I have Linksys WRT45GL, running latest version of Backfire (trunk, r29337 few days old).
I have native IPv6 connectivity from my provider (/64 address space), and want to have IPv6 in my network. Between provider and LAN sits the WRT54GL router, having Backfire (trunk r29337 few days old). I have followed the Wiki and forums here to set up IPv6 successfully on LAN and WAN. But the problem I have is that my OpenWRT router does not want to forward IPv6 traffic between LAN and WAN.
When I do "ping6 ipv6.google.com" from PC in LAN, the ping times-out. The problem seems to be that traffic from WAN is not forwarded to LAN. I am attaching the TCPDUMP traffic dump for pinging ipv6.google.com from local PC later on. Please note that IPv4 is working without problems. This topic is only about IPv6 issue.
In WAN, I have static IPv6 address and static gateway. Provider routes me whole /64 address space. Communication from router to WAN (to the internet) works fine. Even pinging the router's from the internet works.
In LAN, I have static IPv6 address, and RADVD is set up to advertise /64 address space given by the provider to local network.
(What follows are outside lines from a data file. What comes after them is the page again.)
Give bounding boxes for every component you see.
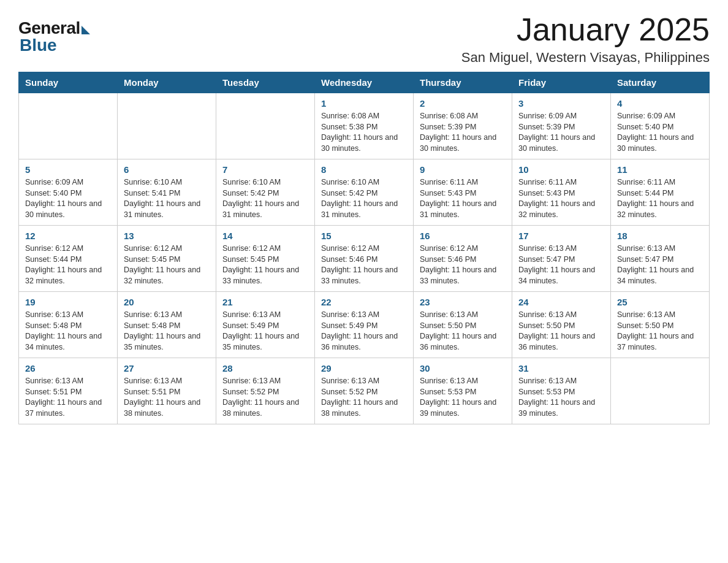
calendar-cell: 5Sunrise: 6:09 AMSunset: 5:40 PMDaylight… [19,159,118,226]
day-number: 10 [518,164,604,175]
calendar-cell: 18Sunrise: 6:13 AMSunset: 5:47 PMDayligh… [611,226,710,292]
day-number: 21 [222,297,308,307]
day-number: 1 [321,98,407,109]
calendar-cell: 22Sunrise: 6:13 AMSunset: 5:49 PMDayligh… [315,292,414,358]
day-number: 7 [222,164,308,175]
day-number: 25 [617,297,703,307]
day-detail: Sunrise: 6:10 AMSunset: 5:41 PMDaylight:… [124,177,210,220]
day-detail: Sunrise: 6:13 AMSunset: 5:47 PMDaylight:… [518,243,604,286]
day-detail: Sunrise: 6:12 AMSunset: 5:45 PMDaylight:… [222,243,308,286]
day-of-week-header: Saturday [611,72,710,93]
day-number: 5 [25,164,111,175]
day-of-week-header: Monday [118,72,216,93]
day-detail: Sunrise: 6:08 AMSunset: 5:38 PMDaylight:… [321,111,407,154]
calendar-cell: 21Sunrise: 6:13 AMSunset: 5:49 PMDayligh… [216,292,315,358]
day-detail: Sunrise: 6:13 AMSunset: 5:47 PMDaylight:… [617,243,703,286]
day-number: 13 [124,231,210,241]
day-number: 15 [321,231,407,241]
calendar-week-row: 26Sunrise: 6:13 AMSunset: 5:51 PMDayligh… [19,358,710,424]
day-number: 3 [518,98,604,109]
calendar-week-row: 5Sunrise: 6:09 AMSunset: 5:40 PMDaylight… [19,159,710,226]
day-number: 31 [518,363,604,373]
day-number: 22 [321,297,407,307]
day-detail: Sunrise: 6:12 AMSunset: 5:45 PMDaylight:… [124,243,210,286]
calendar-cell: 29Sunrise: 6:13 AMSunset: 5:52 PMDayligh… [315,358,414,424]
day-detail: Sunrise: 6:13 AMSunset: 5:51 PMDaylight:… [25,376,111,419]
calendar-cell: 31Sunrise: 6:13 AMSunset: 5:53 PMDayligh… [512,358,611,424]
day-detail: Sunrise: 6:12 AMSunset: 5:46 PMDaylight:… [420,243,506,286]
calendar-cell: 27Sunrise: 6:13 AMSunset: 5:51 PMDayligh… [118,358,216,424]
day-number: 6 [124,164,210,175]
day-of-week-header: Tuesday [216,72,315,93]
day-detail: Sunrise: 6:11 AMSunset: 5:44 PMDaylight:… [617,177,703,220]
day-detail: Sunrise: 6:13 AMSunset: 5:53 PMDaylight:… [420,376,506,419]
day-detail: Sunrise: 6:09 AMSunset: 5:40 PMDaylight:… [617,111,703,154]
calendar-cell: 30Sunrise: 6:13 AMSunset: 5:53 PMDayligh… [414,358,512,424]
calendar-cell [118,93,216,159]
calendar-cell: 16Sunrise: 6:12 AMSunset: 5:46 PMDayligh… [414,226,512,292]
calendar-cell: 23Sunrise: 6:13 AMSunset: 5:50 PMDayligh… [414,292,512,358]
calendar-cell: 8Sunrise: 6:10 AMSunset: 5:42 PMDaylight… [315,159,414,226]
calendar-cell: 11Sunrise: 6:11 AMSunset: 5:44 PMDayligh… [611,159,710,226]
calendar-week-row: 19Sunrise: 6:13 AMSunset: 5:48 PMDayligh… [19,292,710,358]
logo-blue-text: Blue [20,36,57,55]
day-number: 29 [321,363,407,373]
day-detail: Sunrise: 6:13 AMSunset: 5:51 PMDaylight:… [124,376,210,419]
day-number: 28 [222,363,308,373]
calendar-cell: 26Sunrise: 6:13 AMSunset: 5:51 PMDayligh… [19,358,118,424]
calendar-table: SundayMondayTuesdayWednesdayThursdayFrid… [18,72,710,424]
day-detail: Sunrise: 6:13 AMSunset: 5:52 PMDaylight:… [321,376,407,419]
day-detail: Sunrise: 6:13 AMSunset: 5:52 PMDaylight:… [222,376,308,419]
calendar-cell: 9Sunrise: 6:11 AMSunset: 5:43 PMDaylight… [414,159,512,226]
title-block: January 2025 San Miguel, Western Visayas… [461,12,710,66]
month-title: January 2025 [461,12,710,47]
calendar-cell: 24Sunrise: 6:13 AMSunset: 5:50 PMDayligh… [512,292,611,358]
day-number: 16 [420,231,506,241]
day-of-week-header: Wednesday [315,72,414,93]
day-number: 2 [420,98,506,109]
calendar-cell: 14Sunrise: 6:12 AMSunset: 5:45 PMDayligh… [216,226,315,292]
calendar-cell: 20Sunrise: 6:13 AMSunset: 5:48 PMDayligh… [118,292,216,358]
day-detail: Sunrise: 6:10 AMSunset: 5:42 PMDaylight:… [222,177,308,220]
calendar-cell [19,93,118,159]
calendar-cell: 6Sunrise: 6:10 AMSunset: 5:41 PMDaylight… [118,159,216,226]
day-detail: Sunrise: 6:11 AMSunset: 5:43 PMDaylight:… [518,177,604,220]
day-detail: Sunrise: 6:13 AMSunset: 5:50 PMDaylight:… [617,310,703,353]
day-detail: Sunrise: 6:13 AMSunset: 5:48 PMDaylight:… [25,310,111,353]
calendar-cell [216,93,315,159]
day-detail: Sunrise: 6:08 AMSunset: 5:39 PMDaylight:… [420,111,506,154]
day-number: 26 [25,363,111,373]
day-detail: Sunrise: 6:10 AMSunset: 5:42 PMDaylight:… [321,177,407,220]
day-detail: Sunrise: 6:13 AMSunset: 5:53 PMDaylight:… [518,376,604,419]
day-number: 9 [420,164,506,175]
day-of-week-header: Sunday [19,72,118,93]
day-number: 18 [617,231,703,241]
day-number: 24 [518,297,604,307]
day-detail: Sunrise: 6:13 AMSunset: 5:48 PMDaylight:… [124,310,210,353]
day-detail: Sunrise: 6:12 AMSunset: 5:46 PMDaylight:… [321,243,407,286]
day-detail: Sunrise: 6:09 AMSunset: 5:39 PMDaylight:… [518,111,604,154]
day-of-week-header: Friday [512,72,611,93]
calendar-cell: 12Sunrise: 6:12 AMSunset: 5:44 PMDayligh… [19,226,118,292]
calendar-cell: 2Sunrise: 6:08 AMSunset: 5:39 PMDaylight… [414,93,512,159]
calendar-cell: 25Sunrise: 6:13 AMSunset: 5:50 PMDayligh… [611,292,710,358]
day-number: 17 [518,231,604,241]
day-number: 14 [222,231,308,241]
day-of-week-header: Thursday [414,72,512,93]
calendar-header-row: SundayMondayTuesdayWednesdayThursdayFrid… [19,72,710,93]
day-number: 20 [124,297,210,307]
header: General Blue January 2025 San Miguel, We… [18,12,710,66]
day-detail: Sunrise: 6:13 AMSunset: 5:50 PMDaylight:… [420,310,506,353]
day-detail: Sunrise: 6:12 AMSunset: 5:44 PMDaylight:… [25,243,111,286]
logo-arrow-icon [82,26,90,34]
day-number: 4 [617,98,703,109]
calendar-cell: 3Sunrise: 6:09 AMSunset: 5:39 PMDaylight… [512,93,611,159]
logo: General Blue [18,18,90,55]
calendar-cell: 13Sunrise: 6:12 AMSunset: 5:45 PMDayligh… [118,226,216,292]
calendar-cell: 17Sunrise: 6:13 AMSunset: 5:47 PMDayligh… [512,226,611,292]
calendar-cell: 19Sunrise: 6:13 AMSunset: 5:48 PMDayligh… [19,292,118,358]
day-detail: Sunrise: 6:13 AMSunset: 5:49 PMDaylight:… [321,310,407,353]
calendar-cell: 10Sunrise: 6:11 AMSunset: 5:43 PMDayligh… [512,159,611,226]
calendar-cell: 7Sunrise: 6:10 AMSunset: 5:42 PMDaylight… [216,159,315,226]
calendar-cell: 4Sunrise: 6:09 AMSunset: 5:40 PMDaylight… [611,93,710,159]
I have a Windows client (tested Ubuntu as well, no difference), which configures itself by autoconfiguration. Communication between the client and router works perfectly, but client cannot communicate with the IPv6 internet.
The topology:
<Internet>
|
+-------------------+
| provider's router | ------- 2a00:c500:dead:61 (static address)
+-------------------+ |
| Assigned adress range:
| 2a00:c500:dead:60/60
+-------------------+ |
| eth0.1 --- 2a00:c500:dead:68 (static address)
| my router |
| eth0.0 --- 2a00:c500:dead:68:1 (static adress)
+-------------------+ |
| Advertised address range:
| 2a00:c500:dead:68:/64
+-------------------+ |
| local PC | ------- 2a00:c500:dead:68:5:5:5:5 (autoconfiguration)
+-------------------+
Basic TCPDUMP from the router showing both interfaces (eth0.0 and eth0.1) together. I did "ping ipv6.google.com" on local PC. Router sent out the ICMPv6 PING packet ([1] and [2]). But then provider's router asked for the recipient's address ([3], [4] and [5]), but OpenWRT didn't do nothing with these packets (not forwarded, not responded).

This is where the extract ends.